§ **Assigned task**
Only the number is requested. Tally the lines of the data that hold the string "Códigos".

(Transcribed page contents)

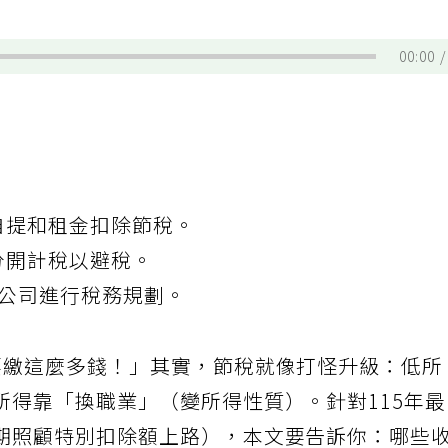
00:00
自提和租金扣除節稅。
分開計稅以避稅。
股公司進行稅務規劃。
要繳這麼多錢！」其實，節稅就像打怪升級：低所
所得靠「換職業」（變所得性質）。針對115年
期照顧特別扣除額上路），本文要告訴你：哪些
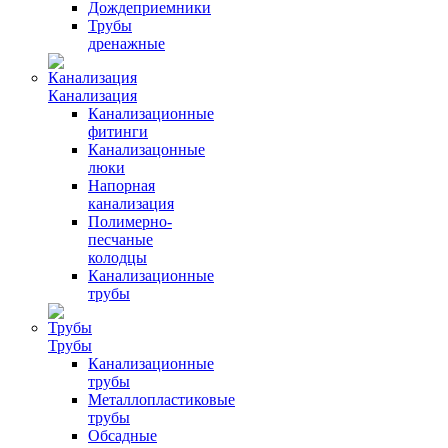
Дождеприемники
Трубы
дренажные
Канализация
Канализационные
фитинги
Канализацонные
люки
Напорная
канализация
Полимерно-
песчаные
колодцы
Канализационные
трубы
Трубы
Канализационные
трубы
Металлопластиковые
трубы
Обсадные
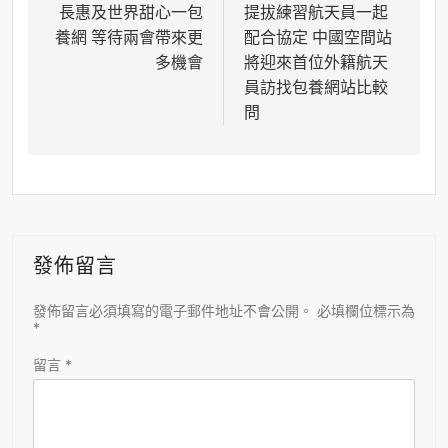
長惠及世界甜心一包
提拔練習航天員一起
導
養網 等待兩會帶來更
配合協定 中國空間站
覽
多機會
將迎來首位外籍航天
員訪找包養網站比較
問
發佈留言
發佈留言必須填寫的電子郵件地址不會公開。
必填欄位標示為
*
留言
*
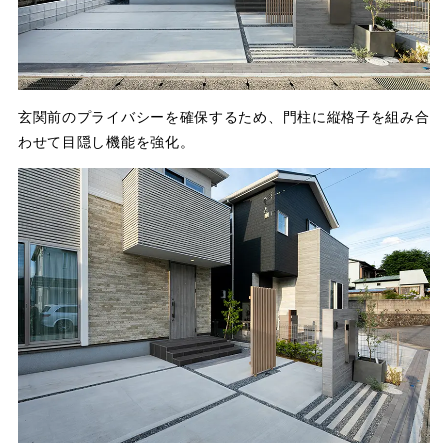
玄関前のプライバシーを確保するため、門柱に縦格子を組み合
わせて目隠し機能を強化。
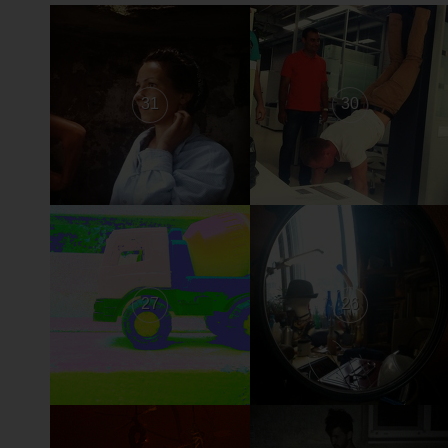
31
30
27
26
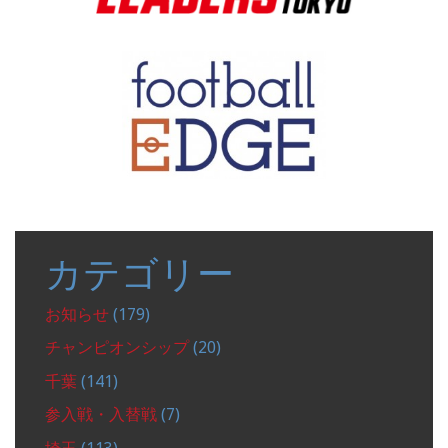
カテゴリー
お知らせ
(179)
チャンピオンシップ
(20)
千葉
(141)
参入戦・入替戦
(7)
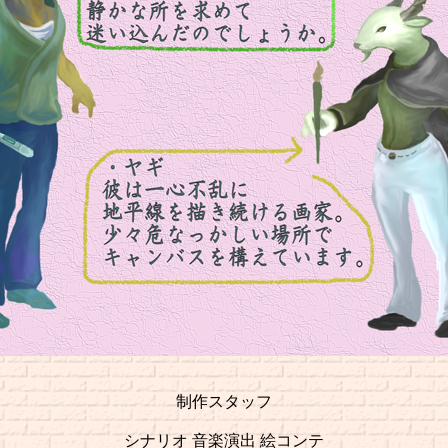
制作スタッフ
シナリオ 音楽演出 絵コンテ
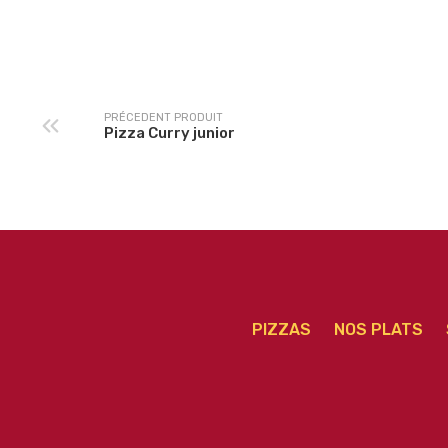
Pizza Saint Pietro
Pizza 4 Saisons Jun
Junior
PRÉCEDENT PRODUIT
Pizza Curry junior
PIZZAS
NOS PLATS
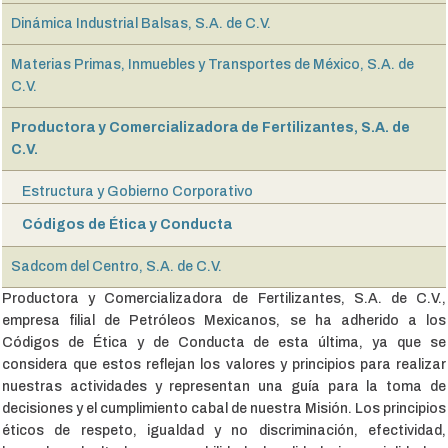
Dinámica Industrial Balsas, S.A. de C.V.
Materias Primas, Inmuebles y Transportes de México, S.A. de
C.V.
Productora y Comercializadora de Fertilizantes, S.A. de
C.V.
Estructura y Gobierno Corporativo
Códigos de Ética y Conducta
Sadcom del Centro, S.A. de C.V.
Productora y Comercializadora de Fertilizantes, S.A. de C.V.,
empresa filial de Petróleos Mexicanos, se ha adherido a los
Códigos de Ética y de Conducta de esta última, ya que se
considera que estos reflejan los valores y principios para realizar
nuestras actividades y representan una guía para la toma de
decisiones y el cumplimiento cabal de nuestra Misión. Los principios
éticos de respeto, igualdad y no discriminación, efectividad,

§ **Answer space**
2